Author: John Seabrook
Links: Amazon|Indiebound |Goodreads
Summary: This was an interesting book, but it needed to be more focused and organized, so it could do one thing well.
“Over the last two decades a new type of song has emerged. Today’s hits bristle with “hooks,” musical burrs designed to snag your ear every seven seconds. Painstakingly crafted to tweak the brain’s delight in melody, rhythm, and repetition, these songs are industrial-strength products made for malls, casinos, the gym, and the Super Bowl halftime show. The tracks are so catchy, and so potent, that you can’t not listen to them. Traveling from New York to Los Angeles, Stockholm to Korea, John Seabrook visits specialized teams composing songs in digital labs with novel techniques, and he traces the growth of these contagious hits from their origins in early ’90s Sweden to their ubiquity on today’s charts.”
Me being me, I was hoping this book would be about the technical details of designing a hit. What do people who make hits look for? Are there cool algorithms that people use to spot or design hits? Although the book briefly mentioned that hit-identifying algorithms exist, disappointingly few details were given. This was definitely more of a history of the music industry. That was interesting to me too, especially hearing about how artists and songs I know got their start. There were some fascinating fun facts and the analysis of individual songs were eye-opening. I could have loved this as a history, had it been done well.
What prevented this from working for me as a history was the lack of focus and organization. The story opens, closes, and has an intermission that focus on the author’s family. Large chunks of the book focus on individual artists; the history of specific companies; or the advent of music streaming. These sections didn’t connect well and the focus was far too broad for one book to offer a comprehensive history. I couldn’t figure out why the author chose to include the hits he did and not others. No generalized conclusions could be drawn. I often started a chapter and couldn’t figure out how it connected to the previous one. I hate when an a nonfiction author makes me feel lost!

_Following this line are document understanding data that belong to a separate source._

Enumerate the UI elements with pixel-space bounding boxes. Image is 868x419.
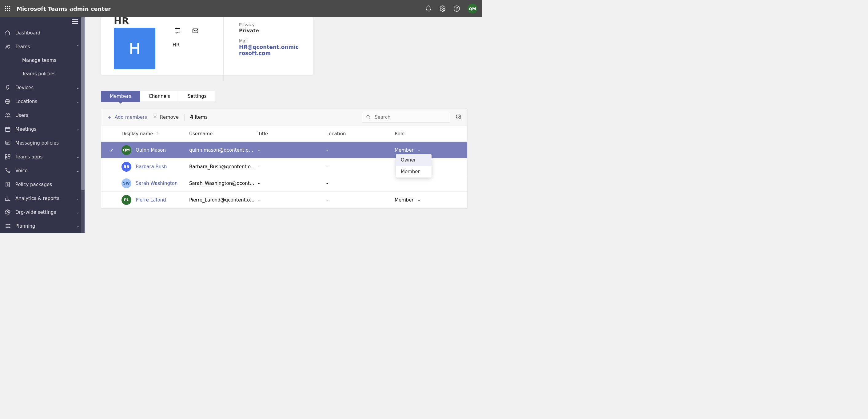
member-avatar: QM bbox=[122, 145, 131, 155]
col-header-username[interactable]: Username bbox=[189, 131, 258, 137]
sidebar-item[interactable]: Messaging policies bbox=[0, 136, 85, 150]
sidebar-item[interactable]: Policy packages bbox=[0, 178, 85, 191]
help-icon[interactable] bbox=[454, 5, 460, 12]
member-location: - bbox=[327, 164, 395, 170]
remove-button[interactable]: Remove bbox=[153, 114, 179, 120]
sidebar-scrollbar-thumb[interactable] bbox=[81, 17, 85, 190]
role-option[interactable]: Member bbox=[396, 166, 432, 178]
chat-icon[interactable] bbox=[174, 27, 181, 34]
tab-channels[interactable]: Channels bbox=[140, 91, 179, 102]
tab-settings[interactable]: Settings bbox=[179, 91, 216, 102]
role-option[interactable]: Owner bbox=[396, 154, 432, 166]
member-username: Barbara_Bush@qcontent.o… bbox=[189, 164, 258, 170]
mail-value[interactable]: HR@qcontent.onmicrosoft.com bbox=[239, 44, 301, 56]
col-header-name[interactable]: Display name↑ bbox=[122, 131, 189, 137]
app-launcher-icon[interactable] bbox=[5, 6, 10, 11]
sidebar-item[interactable]: Voice⌄ bbox=[0, 164, 85, 178]
svg-point-2 bbox=[457, 10, 457, 10]
svg-point-14 bbox=[7, 211, 9, 213]
svg-rect-10 bbox=[5, 154, 7, 156]
sidebar-sub-item[interactable]: Teams policies bbox=[0, 67, 85, 81]
svg-rect-17 bbox=[175, 29, 180, 32]
member-location: - bbox=[327, 181, 395, 186]
sidebar-item[interactable]: Users bbox=[0, 108, 85, 122]
svg-point-20 bbox=[458, 116, 460, 118]
member-username: Sarah_Washington@qcont… bbox=[189, 181, 258, 186]
member-row[interactable]: PLPierre LafondPierre_Lafond@qcontent.o…… bbox=[101, 192, 467, 208]
sidebar-item[interactable]: Meetings⌄ bbox=[0, 122, 85, 136]
search-icon bbox=[366, 114, 371, 121]
role-dropdown-menu: OwnerMember bbox=[396, 154, 432, 178]
chevron-up-icon: ⌃ bbox=[75, 44, 80, 49]
add-members-button[interactable]: ＋ Add members bbox=[107, 114, 147, 121]
member-row[interactable]: QMQuinn Masonquinn.mason@qcontent.o…--Me… bbox=[101, 142, 467, 158]
sidebar-toggle-icon[interactable] bbox=[72, 19, 78, 24]
svg-point-4 bbox=[8, 44, 9, 46]
col-header-title[interactable]: Title bbox=[258, 131, 327, 137]
sidebar-item-label: Messaging policies bbox=[16, 140, 80, 146]
globe-icon bbox=[4, 98, 11, 104]
sidebar-item[interactable]: Teams apps⌄ bbox=[0, 150, 85, 164]
member-name[interactable]: Quinn Mason bbox=[136, 147, 166, 153]
col-header-location[interactable]: Location bbox=[327, 131, 395, 137]
sidebar-item-label: Teams bbox=[16, 44, 71, 50]
col-header-role[interactable]: Role bbox=[395, 131, 467, 137]
settings-icon[interactable] bbox=[439, 5, 446, 12]
member-name[interactable]: Pierre Lafond bbox=[136, 197, 166, 203]
member-name[interactable]: Sarah Washington bbox=[136, 181, 178, 186]
search-box bbox=[362, 112, 450, 123]
package-icon bbox=[4, 181, 11, 188]
svg-point-7 bbox=[8, 114, 9, 115]
notifications-icon[interactable] bbox=[425, 5, 432, 12]
mail-icon[interactable] bbox=[192, 27, 199, 34]
sidebar-item-label: Devices bbox=[16, 85, 71, 90]
chevron-down-icon: ⌄ bbox=[75, 86, 80, 90]
sidebar-item[interactable]: Org-wide settings⌄ bbox=[0, 205, 85, 219]
tab-members[interactable]: Members bbox=[101, 91, 140, 102]
sidebar-item[interactable]: Analytics & reports⌄ bbox=[0, 191, 85, 205]
member-row[interactable]: SWSarah WashingtonSarah_Washington@qcont… bbox=[101, 175, 467, 192]
member-name[interactable]: Barbara Bush bbox=[136, 164, 167, 170]
sidebar-item[interactable]: Dashboard bbox=[0, 26, 85, 40]
sidebar-item-label: Analytics & reports bbox=[16, 196, 71, 201]
sidebar-item[interactable]: Devices⌄ bbox=[0, 81, 85, 94]
chevron-down-icon: ⌄ bbox=[75, 169, 80, 173]
svg-rect-9 bbox=[5, 141, 10, 144]
member-avatar: SW bbox=[122, 178, 131, 188]
user-avatar[interactable]: QM bbox=[467, 4, 477, 13]
chevron-down-icon: ⌄ bbox=[417, 198, 421, 202]
svg-rect-12 bbox=[5, 157, 7, 159]
header-left: Microsoft Teams admin center bbox=[5, 5, 111, 12]
member-avatar: BB bbox=[122, 162, 131, 172]
chevron-down-icon: ⌄ bbox=[75, 196, 80, 201]
message-icon bbox=[4, 140, 11, 146]
team-name-heading: HR bbox=[114, 17, 129, 26]
svg-rect-8 bbox=[5, 127, 10, 131]
vertical-divider bbox=[223, 17, 224, 81]
role-value: Member bbox=[395, 147, 414, 153]
sidebar-item-label: Policy packages bbox=[16, 182, 80, 187]
grid-toolbar: ＋ Add members Remove 4 Items bbox=[101, 109, 467, 126]
tab-bar: Members Channels Settings bbox=[101, 91, 482, 102]
chevron-down-icon: ⌄ bbox=[75, 224, 80, 228]
voice-icon bbox=[4, 168, 11, 174]
sidebar-item[interactable]: Planning⌄ bbox=[0, 219, 85, 233]
remove-label: Remove bbox=[160, 114, 179, 120]
search-input[interactable] bbox=[362, 112, 450, 123]
grid-settings-icon[interactable] bbox=[456, 114, 462, 121]
sidebar-item[interactable]: Teams⌃ bbox=[0, 40, 85, 54]
privacy-value: Private bbox=[239, 28, 301, 33]
role-dropdown[interactable]: Member⌄ bbox=[395, 147, 467, 153]
device-icon bbox=[4, 85, 11, 91]
member-title: - bbox=[258, 147, 327, 153]
role-dropdown[interactable]: Member⌄ bbox=[395, 197, 467, 203]
svg-point-19 bbox=[367, 115, 369, 118]
member-location: - bbox=[327, 147, 395, 153]
chevron-down-icon: ⌄ bbox=[75, 99, 80, 104]
member-title: - bbox=[258, 164, 327, 170]
svg-point-16 bbox=[9, 227, 10, 228]
col-header-name-label: Display name bbox=[122, 131, 153, 137]
sidebar-sub-item[interactable]: Manage teams bbox=[0, 54, 85, 67]
item-count-text: Items bbox=[193, 114, 208, 120]
sidebar-item[interactable]: Locations⌄ bbox=[0, 94, 85, 108]
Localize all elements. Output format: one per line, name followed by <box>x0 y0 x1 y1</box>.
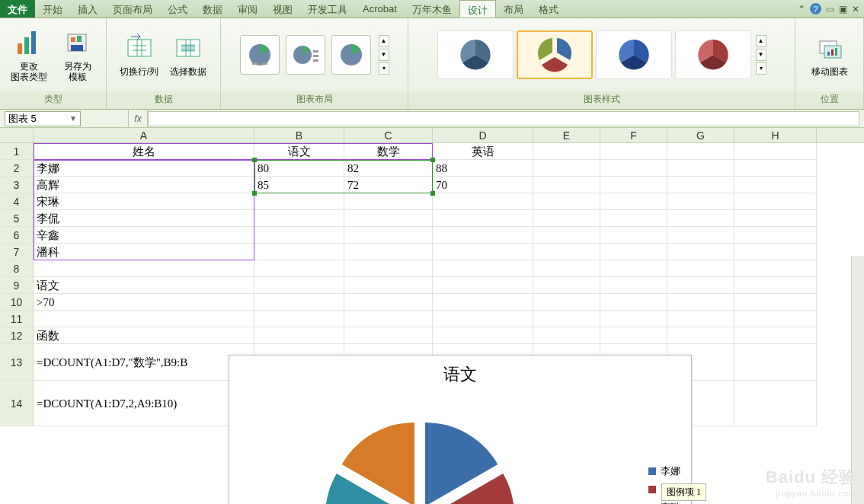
cell-B9[interactable] <box>254 277 344 294</box>
cell-G2[interactable] <box>667 160 734 177</box>
cell-A7[interactable]: 潘科 <box>34 244 254 260</box>
cell-D2[interactable]: 88 <box>433 160 533 177</box>
cell-B4[interactable] <box>254 193 344 210</box>
row-header-14[interactable]: 14 <box>0 381 34 426</box>
cell-D8[interactable] <box>433 260 533 277</box>
row-header-6[interactable]: 6 <box>0 227 34 244</box>
cell-E8[interactable] <box>533 260 600 277</box>
menu-tab-data[interactable]: 数据 <box>195 0 230 18</box>
chart-style-option-1[interactable] <box>437 30 514 79</box>
style-scroll-down[interactable]: ▼ <box>756 49 766 61</box>
window-close-icon[interactable]: ✕ <box>852 4 859 14</box>
cell-G1[interactable] <box>667 143 734 160</box>
cell-G11[interactable] <box>667 311 734 327</box>
menu-tab-plugin[interactable]: 万年木鱼 <box>405 0 459 18</box>
layout-scroll-down[interactable]: ▼ <box>379 49 389 61</box>
formula-input[interactable] <box>148 111 859 126</box>
menu-tab-format[interactable]: 格式 <box>531 0 566 18</box>
select-all-corner[interactable] <box>0 128 34 142</box>
cell-B11[interactable] <box>254 311 344 327</box>
cell-E5[interactable] <box>533 210 600 227</box>
cell-F11[interactable] <box>600 311 667 327</box>
cell-H13[interactable] <box>734 344 817 381</box>
cell-E2[interactable] <box>533 160 600 177</box>
cell-G12[interactable] <box>667 327 734 344</box>
cell-G3[interactable] <box>667 177 734 193</box>
row-header-10[interactable]: 10 <box>0 294 34 311</box>
menu-tab-insert[interactable]: 插入 <box>70 0 105 18</box>
layout-gallery-expand[interactable]: ▾ <box>379 62 389 75</box>
cell-C7[interactable] <box>344 244 433 260</box>
chart-style-option-3[interactable] <box>596 30 672 79</box>
cell-E6[interactable] <box>533 227 600 244</box>
col-header-B[interactable]: B <box>254 128 344 142</box>
cell-H7[interactable] <box>734 244 817 260</box>
row-header-8[interactable]: 8 <box>0 260 34 277</box>
row-header-12[interactable]: 12 <box>0 327 34 344</box>
cell-A14[interactable]: =DCOUNT(A1:D7,2,A9:B10) <box>34 381 254 426</box>
change-chart-type-button[interactable]: 更改图表类型 <box>8 27 50 82</box>
cell-B12[interactable] <box>254 327 344 344</box>
cell-A6[interactable]: 辛鑫 <box>34 227 254 244</box>
layout-scroll-up[interactable]: ▲ <box>379 35 389 47</box>
menu-tab-review[interactable]: 审阅 <box>230 0 265 18</box>
menu-tab-dev[interactable]: 开发工具 <box>300 0 355 18</box>
cell-H12[interactable] <box>734 327 817 344</box>
cell-H11[interactable] <box>734 311 817 327</box>
cell-E11[interactable] <box>533 311 600 327</box>
cell-C11[interactable] <box>344 311 433 327</box>
cell-F10[interactable] <box>600 294 667 311</box>
legend-item-0[interactable]: 李娜 <box>648 462 680 480</box>
cell-A5[interactable]: 李侃 <box>34 210 254 227</box>
cell-E3[interactable] <box>533 177 600 193</box>
cell-B3[interactable]: 85 <box>254 177 344 193</box>
select-data-button[interactable]: 选择数据 <box>167 33 210 77</box>
cell-F12[interactable] <box>600 327 667 344</box>
cell-E1[interactable] <box>533 143 600 160</box>
cell-A1[interactable]: 姓名 <box>34 143 254 160</box>
cell-C10[interactable] <box>344 294 433 311</box>
cell-C1[interactable]: 数学 <box>344 143 433 160</box>
cell-B8[interactable] <box>254 260 344 277</box>
cell-F9[interactable] <box>600 277 667 294</box>
cell-C2[interactable]: 82 <box>344 160 433 177</box>
col-header-F[interactable]: F <box>600 128 667 142</box>
fx-icon[interactable]: fx <box>128 110 148 127</box>
cell-E9[interactable] <box>533 277 600 294</box>
cell-D4[interactable] <box>433 193 533 210</box>
cell-E7[interactable] <box>533 244 600 260</box>
cell-D3[interactable]: 70 <box>433 177 533 193</box>
col-header-A[interactable]: A <box>34 128 254 142</box>
cell-F8[interactable] <box>600 260 667 277</box>
cell-A2[interactable]: 李娜 <box>34 160 254 177</box>
cell-G8[interactable] <box>667 260 734 277</box>
cell-B5[interactable] <box>254 210 344 227</box>
cell-B6[interactable] <box>254 227 344 244</box>
cell-H8[interactable] <box>734 260 817 277</box>
style-gallery-expand[interactable]: ▾ <box>756 62 766 75</box>
cell-H14[interactable] <box>734 381 817 426</box>
cell-B2[interactable]: 80 <box>254 160 344 177</box>
save-as-template-button[interactable]: 另存为模板 <box>56 27 99 82</box>
cell-D11[interactable] <box>433 311 533 327</box>
menu-tab-view[interactable]: 视图 <box>265 0 300 18</box>
cell-E4[interactable] <box>533 193 600 210</box>
cell-D7[interactable] <box>433 244 533 260</box>
switch-row-col-button[interactable]: 切换行/列 <box>118 33 161 77</box>
cell-C3[interactable]: 72 <box>344 177 433 193</box>
cell-B1[interactable]: 语文 <box>254 143 344 160</box>
menu-tab-design[interactable]: 设计 <box>459 0 496 18</box>
window-minimize-icon[interactable]: ▭ <box>826 4 834 14</box>
col-header-G[interactable]: G <box>667 128 734 142</box>
cell-D10[interactable] <box>433 294 533 311</box>
row-header-3[interactable]: 3 <box>0 177 34 193</box>
menu-file-tab[interactable]: 文件 <box>0 0 35 18</box>
cell-H2[interactable] <box>734 160 817 177</box>
cell-C9[interactable] <box>344 277 433 294</box>
cell-G5[interactable] <box>667 210 734 227</box>
col-header-D[interactable]: D <box>433 128 533 142</box>
cell-D9[interactable] <box>433 277 533 294</box>
cell-A10[interactable]: >70 <box>34 294 254 311</box>
cell-C12[interactable] <box>344 327 433 344</box>
cell-D1[interactable]: 英语 <box>433 143 533 160</box>
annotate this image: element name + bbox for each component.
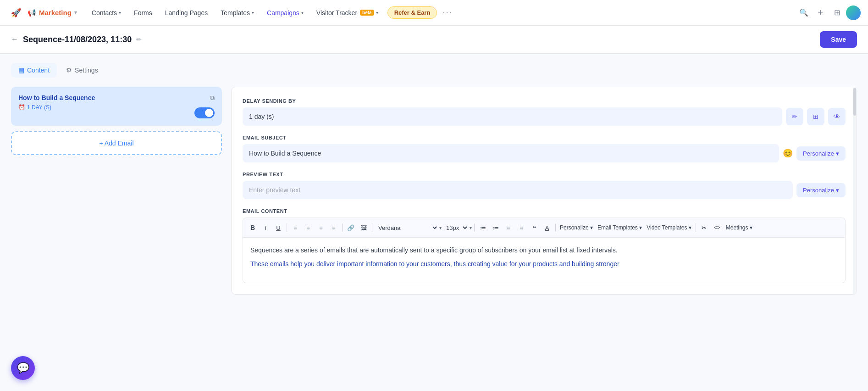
preview-personalize-chevron: ▾ — [836, 187, 839, 194]
grid-button[interactable]: ⊞ — [829, 6, 844, 20]
nav-landing-pages[interactable]: Landing Pages — [160, 6, 213, 19]
refer-earn-button[interactable]: Refer & Earn — [387, 6, 437, 19]
toolbar-sep-3 — [372, 223, 372, 232]
bold-button[interactable]: B — [247, 222, 259, 234]
search-button[interactable]: 🔍 — [796, 6, 811, 20]
align-left-button[interactable]: ≡ — [289, 222, 301, 234]
sequence-delay-label: 1 DAY (S) — [27, 104, 51, 111]
nav-visitor-tracker[interactable]: Visitor Tracker beta ▾ — [311, 6, 384, 19]
indent-dec-button[interactable]: ≡ — [503, 222, 514, 234]
brand-icon: 📢 — [28, 9, 36, 17]
delay-visibility-button[interactable]: 👁 — [828, 108, 846, 125]
ol-button[interactable]: ≔ — [490, 222, 502, 234]
editor-content[interactable]: Sequences are a series of emails that ar… — [243, 237, 846, 283]
clock-icon: ⏰ — [18, 104, 25, 111]
filter-icon: ⊞ — [813, 113, 818, 120]
preview-label: Preview Text — [243, 172, 846, 177]
copy-button[interactable]: ⧉ — [210, 94, 215, 102]
toolbar-sep-6 — [696, 223, 696, 232]
image-button[interactable]: 🖼 — [358, 222, 370, 234]
navbar: 🚀 📢 Marketing ▾ Contacts ▾ Forms Landing… — [0, 0, 868, 26]
delay-section: DELAY SENDING BY ✏ ⊞ 👁 — [243, 98, 846, 126]
nav-campaigns[interactable]: Campaigns ▾ — [261, 6, 309, 19]
size-select[interactable]: 13px 11px 14px 16px — [442, 223, 469, 233]
tab-content[interactable]: ▤ Content — [11, 63, 57, 78]
email-content-section: Email Content B I U ≡ ≡ ≡ ≡ 🔗 🖼 V — [243, 208, 846, 283]
brand-menu[interactable]: 📢 Marketing ▾ — [28, 9, 77, 17]
content-tab-icon: ▤ — [18, 67, 24, 74]
back-button[interactable]: ← — [11, 35, 18, 44]
enable-toggle[interactable] — [194, 107, 215, 118]
add-email-button[interactable]: + Add Email — [11, 131, 222, 155]
indent-inc-button[interactable]: ≡ — [515, 222, 527, 234]
search-icon: 🔍 — [799, 8, 808, 17]
subject-label: Email Subject — [243, 135, 846, 140]
meetings-dropdown-button[interactable]: Meetings ▾ — [724, 222, 754, 234]
subject-input[interactable] — [243, 144, 779, 162]
delay-edit-button[interactable]: ✏ — [786, 108, 803, 125]
editor-line-2-text: These emails help you deliver important … — [250, 260, 619, 268]
delay-filter-button[interactable]: ⊞ — [807, 108, 824, 125]
quote-button[interactable]: ❝ — [528, 222, 540, 234]
more-options-button[interactable]: ··· — [439, 5, 456, 20]
main-layout: How to Build a Sequence ⏰ 1 DAY (S) ⧉ — [11, 87, 857, 295]
sequence-card-meta: ⏰ 1 DAY (S) — [18, 104, 95, 111]
personalize-label: Personalize — [803, 150, 834, 157]
ul-button[interactable]: ≔ — [477, 222, 489, 234]
delay-input[interactable] — [243, 107, 782, 126]
delay-row: ✏ ⊞ 👁 — [243, 107, 846, 126]
preview-section: Preview Text Personalize ▾ — [243, 172, 846, 199]
toolbar-sep-4 — [474, 223, 475, 232]
campaigns-chevron: ▾ — [301, 10, 304, 15]
beta-badge: beta — [360, 10, 374, 16]
edit-title-button[interactable]: ✏ — [136, 36, 142, 43]
edit-icon: ✏ — [792, 113, 797, 120]
scrollbar-track[interactable] — [853, 87, 857, 294]
left-panel: How to Build a Sequence ⏰ 1 DAY (S) ⧉ — [11, 87, 222, 295]
editor-line-2: These emails help you deliver important … — [250, 259, 838, 269]
tab-bar: ▤ Content ⚙ Settings — [11, 63, 857, 78]
editor-toolbar: B I U ≡ ≡ ≡ ≡ 🔗 🖼 Verdana Arial Times — [243, 218, 846, 237]
emoji-button[interactable]: 😊 — [783, 148, 793, 158]
subject-personalize-button[interactable]: Personalize ▾ — [796, 146, 846, 161]
nav-contacts[interactable]: Contacts ▾ — [86, 6, 127, 19]
underline-button[interactable]: U — [272, 222, 284, 234]
align-right-button[interactable]: ≡ — [328, 222, 340, 234]
personalize-dropdown-button[interactable]: Personalize ▾ — [558, 222, 595, 234]
brand-label: Marketing — [39, 9, 72, 17]
email-templates-dropdown-button[interactable]: Email Templates ▾ — [596, 222, 644, 234]
scrollbar-thumb[interactable] — [853, 88, 856, 116]
sequence-card-left: How to Build a Sequence ⏰ 1 DAY (S) — [18, 94, 95, 111]
link-button[interactable]: 🔗 — [345, 222, 357, 234]
scissors-button[interactable]: ✂ — [698, 222, 710, 234]
align-justify-button[interactable]: ≡ — [315, 222, 327, 234]
add-button[interactable]: + — [813, 6, 828, 20]
nav-forms[interactable]: Forms — [128, 6, 158, 19]
font-select[interactable]: Verdana Arial Times New Roman — [375, 223, 438, 233]
preview-personalize-label: Personalize — [803, 187, 834, 194]
tab-settings[interactable]: ⚙ Settings — [59, 63, 105, 78]
app-logo: 🚀 — [7, 6, 22, 20]
preview-input[interactable] — [243, 181, 793, 199]
video-templates-dropdown-button[interactable]: Video Templates ▾ — [645, 222, 693, 234]
plus-icon: + — [818, 7, 823, 18]
align-center-button[interactable]: ≡ — [302, 222, 314, 234]
sequence-card: How to Build a Sequence ⏰ 1 DAY (S) ⧉ — [11, 87, 222, 126]
toolbar-sep-2 — [342, 223, 343, 232]
subject-row: 😊 Personalize ▾ — [243, 144, 846, 162]
font-chevron: ▾ — [439, 225, 442, 230]
svg-text:🚀: 🚀 — [11, 8, 22, 18]
italic-button[interactable]: I — [260, 222, 271, 234]
nav-templates[interactable]: Templates ▾ — [215, 6, 260, 19]
user-avatar[interactable] — [846, 6, 861, 20]
right-panel: DELAY SENDING BY ✏ ⊞ 👁 Email Subject — [231, 87, 857, 295]
contacts-chevron: ▾ — [119, 10, 121, 15]
editor-line-1: Sequences are a series of emails that ar… — [250, 245, 838, 255]
underline-a-button[interactable]: A — [541, 222, 553, 234]
content-area: ▤ Content ⚙ Settings How to Build a Sequ… — [0, 54, 868, 304]
preview-personalize-button[interactable]: Personalize ▾ — [796, 183, 846, 197]
brand-chevron: ▾ — [74, 10, 77, 16]
save-button[interactable]: Save — [820, 31, 857, 48]
code-button[interactable]: <> — [711, 222, 723, 234]
toolbar-sep-1 — [287, 223, 287, 232]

It would have helped if the author had given us more of a map at the beginning of the book. I also think this was a nonfiction book that would have worked better if the author put more of himself into it. It seems as though he had some very cool experiences while researching this book, from going to Korea to learn about K-pop to meeting producers behind major hits. Had he organized the book as a timeline of his experiences, I think that might have given it the cohesive feel it was lacking. After finishing the rest of my review, I was going to post this on goodreads and saw another reviewer mention that this book is built around pieces the author already wrote for The New Yorker. Now that explains a lot! Had it been billed as a collection of short vignettes, I think it would have been better able to meet my expectations.
Have you ever read a book that an author put together from other pieces they’ve written? Did it work for you?